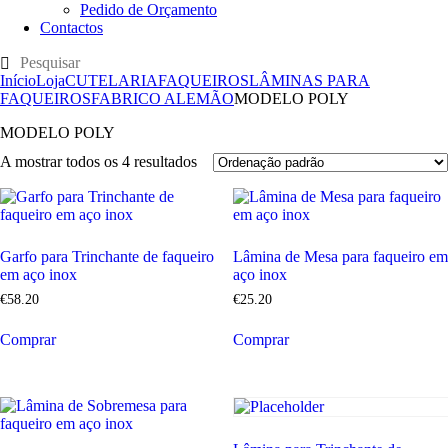
Pedido de Orçamento
Contactos
Início
Loja
CUTELARIA
FAQUEIROS
LÂMINAS PARA
FAQUEIROS
FABRICO ALEMÃO
MODELO POLY
MODELO POLY
A mostrar todos os 4 resultados
Garfo para Trinchante de faqueiro
Lâmina de Mesa para faqueiro em
em aço inox
aço inox
€
58
.
20
€
25
.
20
Comprar
Comprar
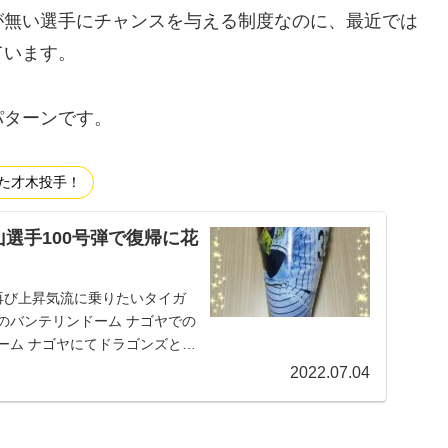
が無い選手にチャンスを与える制度なのに、最近では
ています。
パターンです。
った才木投手！
選手100号弾で復帰に花
再び上昇気流に乗りたいタイガ
のバンテリンドーム ナゴヤでの
ーム ナゴヤにてドラゴンズとの
2022.07.04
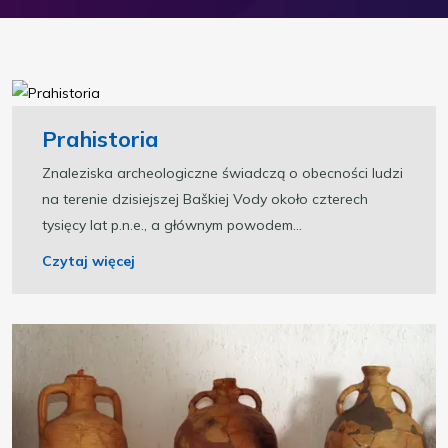
Prahistoria
Znaleziska archeologiczne świadczą o obecności ludzi
na terenie dzisiejszej Baškiej Vody około czterech
tysięcy lat p.n.e., a głównym powodem...
Czytaj więcej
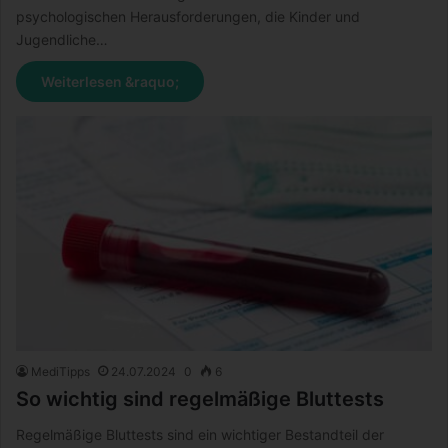
psychologischen Herausforderungen, die Kinder und
Jugendliche…
Weiterlesen &raquo;
MediTipps
24.07.2024
0
6
So wichtig sind regelmäßige Bluttests
Regelmäßige Bluttests sind ein wichtiger Bestandteil der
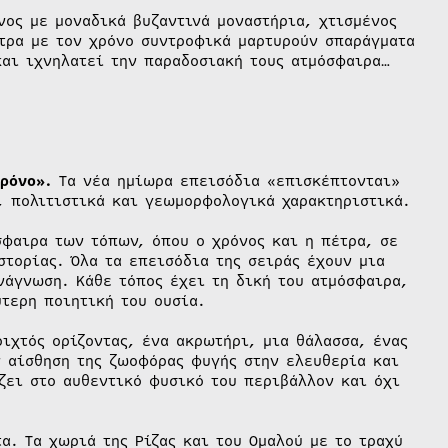
νος με μοναδικά βυζαντινά μοναστήρια, χτισμένος
τρα με τον χρόνο συντροφικά μαρτυρούν σπαράγματα
και ιχνηλατεί την παραδοσιακή τους ατμόσφαιρα…
χρόνο».
Τα νέα ημίωρα επεισόδια «επισκέπτονται»
, πολιτιστικά και γεωμορφολογικά χαρακτηριστικά.
σφαιρα των τόπων, όπου ο χρόνος και η πέτρα, σε
στορίας. Όλα τα επεισόδια της σειράς έχουν μια
νάγνωση. Κάθε τόπος έχει τη δική του ατμόσφαιρα,
τερη ποιητική του ουσία.
οιχτός ορίζοντας, ένα ακρωτήρι, μια θάλασσα, ένας
ν αίσθηση της ζωοφόρας φυγής στην ελευθερία και
ζει στο αυθεντικό φυσικό του περιβάλλον και όχι
α. Τα χωριά της Ρίζας και του Ομαλού με το τραχύ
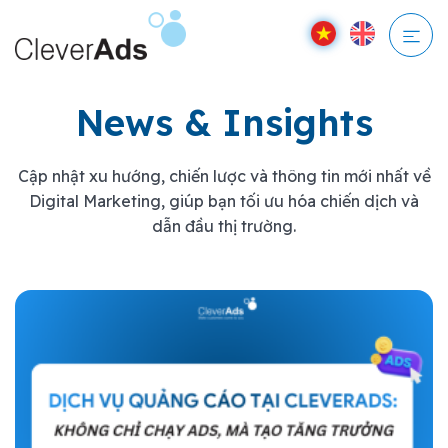
Bỏ
qua
nội
dung
News & Insights
Cập nhật xu hướng, chiến lược và thông tin mới nhất về
Digital Marketing, giúp bạn tối ưu hóa chiến dịch và
dẫn đầu thị trường.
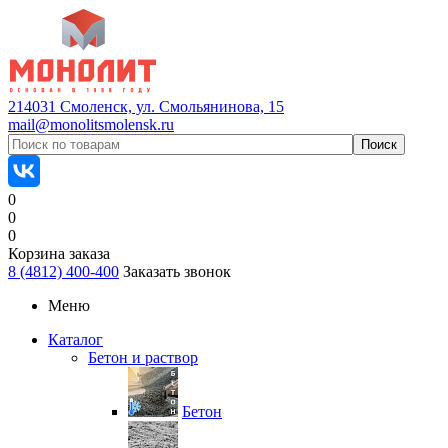
214031 Смоленск, ул. Смольянинова, 15
mail@monolitsmolensk.ru
0
0
0
Корзина заказа
8 (4812) 400-400
Заказать звонок
Меню
Каталог
Бетон и раствор
Бетон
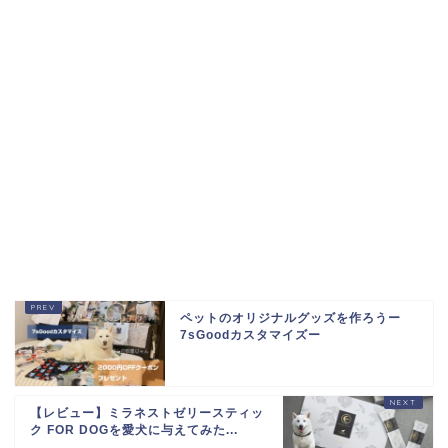
ペットのオリジナルグッズを作ろうー
7sGoodカスタマイズー
【レビュー】ミラネストゼリースティッ
ク FOR DOGを愛犬に与えてみた...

• _What the task asks_
Everything in the listing is to be returned word for word, except the pictures.

• _Written reply_
Pedido de Orçamento
Contactos
Início
Loja
CUTELARIA
FAQUEIROS
LÂMINAS PARA
FAQUEIROS
FABRICO ALEMÃO
MODELO POLY
MODELO POLY
A mostrar todos os 4 resultados
Garfo para Trinchante de faqueiro
Lâmina de Mesa para faqueiro em
em aço inox
aço inox
€
58
.
20
€
25
.
20
Comprar
Comprar
が無い選手にチャンスを与える制度なのに、最近では
ています。
パターンです。
った才木投手！
選手100号弾で復帰に花
再び上昇気流に乗りたいタイガ
のバンテリンドーム ナゴヤでの
ーム ナゴヤにてドラゴンズとの
2022.07.04
Prahistoria
Znaleziska archeologiczne świadczą o obecności ludzi
na terenie dzisiejszej Baškiej Vody około czterech
tysięcy lat p.n.e., a głównym powodem...
Czytaj więcej
psychologischen Herausforderungen, die Kinder und
Jugendliche…
Weiterlesen &raquo;
MediTipps
24.07.2024
0
6
So wichtig sind regelmäßige Bluttests
Regelmäßige Bluttests sind ein wichtiger Bestandteil der
νος με μοναδικά βυζαντινά μοναστήρια, χτισμένος
τρα με τον χρόνο συντροφικά μαρτυρούν σπαράγματα
και ιχνηλατεί την παραδοσιακή τους ατμόσφαιρα…
χρόνο».
Τα νέα ημίωρα επεισόδια «επισκέπτονται»
, πολιτιστικά και γεωμορφολογικά χαρακτηριστικά.
σφαιρα των τόπων, όπου ο χρόνος και η πέτρα, σε
στορίας. Όλα τα επεισόδια της σειράς έχουν μια
νάγνωση. Κάθε τόπος έχει τη δική του ατμόσφαιρα,
τερη ποιητική του ουσία.
οιχτός ορίζοντας, ένα ακρωτήρι, μια θάλασσα, ένας
ν αίσθηση της ζωοφόρας φυγής στην ελευθερία και
ζει στο αυθεντικό φυσικό του περιβάλλον και όχι
α. Τα χωριά της Ρίζας και του Ομαλού με το τραχύ
Bỏ
qua
nội
dung
News & Insights
Cập nhật xu hướng, chiến lược và thông tin mới nhất về
Digital Marketing, giúp bạn tối ưu hóa chiến dịch và
dẫn đầu thị trường.
214031 Смоленск, ул. Смольянинова, 15
mail@monolitsmolensk.ru
0
0
0
Корзина заказа
8 (4812) 400-400
Заказать звонок
Меню
Каталог
Бетон и раствор
Бетон
ペットのオリジナルグッズを作ろうー
7sGoodカスタマイズー
【レビュー】ミラネストゼリースティッ
ク FOR DOGを愛犬に与えてみた...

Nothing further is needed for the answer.